If you were injured in a car accident in New York and are unsure whether your injury meets the current serious injury threshold or how the new fault rules affect your claim, contact the experienced car accident attorneys we work with at YourAccident.com for a free, no-obligation consultation. They can assess your specific injuries against the current § 5102(d) categories, evaluate how the modified comparative fault standard applies to your situation, and help you understand what your claim is worth under the law as it stands today.
For more on car accident law and your legal rights, explore our articles page. You can also use our settlement calculator to get an initial sense of what your claim may be worth.
Under the current version of New York Insurance Law § 5102(d), a serious injury is one that results in death, dismemberment, significant disfigurement, a fracture, loss of a fetus, permanent loss of use of a body organ or member or function or system, permanent consequential limitation of use of a body organ or member, or significant limitation of use of a body function or system.
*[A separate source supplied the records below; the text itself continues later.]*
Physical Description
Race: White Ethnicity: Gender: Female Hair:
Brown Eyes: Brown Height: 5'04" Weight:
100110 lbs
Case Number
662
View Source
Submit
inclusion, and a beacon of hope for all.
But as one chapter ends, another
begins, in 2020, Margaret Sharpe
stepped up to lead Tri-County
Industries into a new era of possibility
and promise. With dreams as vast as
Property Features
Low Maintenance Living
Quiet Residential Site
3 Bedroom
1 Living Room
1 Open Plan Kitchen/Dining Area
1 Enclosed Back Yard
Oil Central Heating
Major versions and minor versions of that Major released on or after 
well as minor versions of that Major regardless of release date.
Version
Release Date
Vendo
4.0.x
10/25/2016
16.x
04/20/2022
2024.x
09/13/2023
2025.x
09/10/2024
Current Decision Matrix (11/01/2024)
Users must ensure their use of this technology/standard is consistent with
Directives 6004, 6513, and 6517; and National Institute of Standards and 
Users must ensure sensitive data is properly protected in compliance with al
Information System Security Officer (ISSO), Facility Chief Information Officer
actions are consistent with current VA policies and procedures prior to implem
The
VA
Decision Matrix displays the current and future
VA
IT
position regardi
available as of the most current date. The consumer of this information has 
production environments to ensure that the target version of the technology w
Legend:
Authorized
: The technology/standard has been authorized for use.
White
The 90/180 day rule, which previously provided a ninth pathway for non-permanent injuries, was eliminated effective May 26, 2026.
The 90/180 day rule was eliminated as part of New York's 2026 motor vehicle tort law reforms, effective for lawsuits filed on or after May 26, 2026. The rule had allowed injured people to pursue pain and suffering claims if a medically determined injury prevented them from performing all of their usual daily activities substantially for at least 90 of the first 180 days after the accident. Injured people whose cases formerly would have qualified under this category must now satisfy one of the eight remaining threshold categories, all of which require permanence or significant documented limitation.
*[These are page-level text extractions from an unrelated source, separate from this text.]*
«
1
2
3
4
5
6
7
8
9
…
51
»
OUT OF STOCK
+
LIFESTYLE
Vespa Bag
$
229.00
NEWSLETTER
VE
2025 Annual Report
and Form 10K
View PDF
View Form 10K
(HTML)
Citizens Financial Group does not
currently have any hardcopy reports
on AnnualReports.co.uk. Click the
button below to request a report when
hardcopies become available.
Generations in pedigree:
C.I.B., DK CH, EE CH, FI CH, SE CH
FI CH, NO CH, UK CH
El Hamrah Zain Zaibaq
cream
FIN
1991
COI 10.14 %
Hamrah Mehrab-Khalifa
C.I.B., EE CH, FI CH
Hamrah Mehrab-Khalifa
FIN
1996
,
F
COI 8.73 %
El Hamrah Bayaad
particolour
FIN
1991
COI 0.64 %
Before May 26, 2026, New York applied pure comparative fault, allowing injured people to recover damages proportionally even if they were primarily responsible for the crash. The 2026 reforms replaced this with a modified comparative fault standard: an injured person cannot recover any damages if their own fault is found to be greater than the fault of the person they are suing. If a plaintiff is found to bear more than 50 percent of the responsibility for the crash, their claim is entirely barred.
Basic economic loss is the up-to-$50,000 package of benefits paid by your own no-fault insurer regardless of who caused the crash. It covers necessary medical expenses, lost earnings up to $2,000 per month for up to three years, and certain other reasonable expenses. What it does not cover is pain and suffering, loss of enjoyment of life, lost earnings beyond the monthly and time caps, and other non-economic damages. Recovering those categories requires meeting the serious injury threshold and pursuing a lawsuit against the at-fault driver.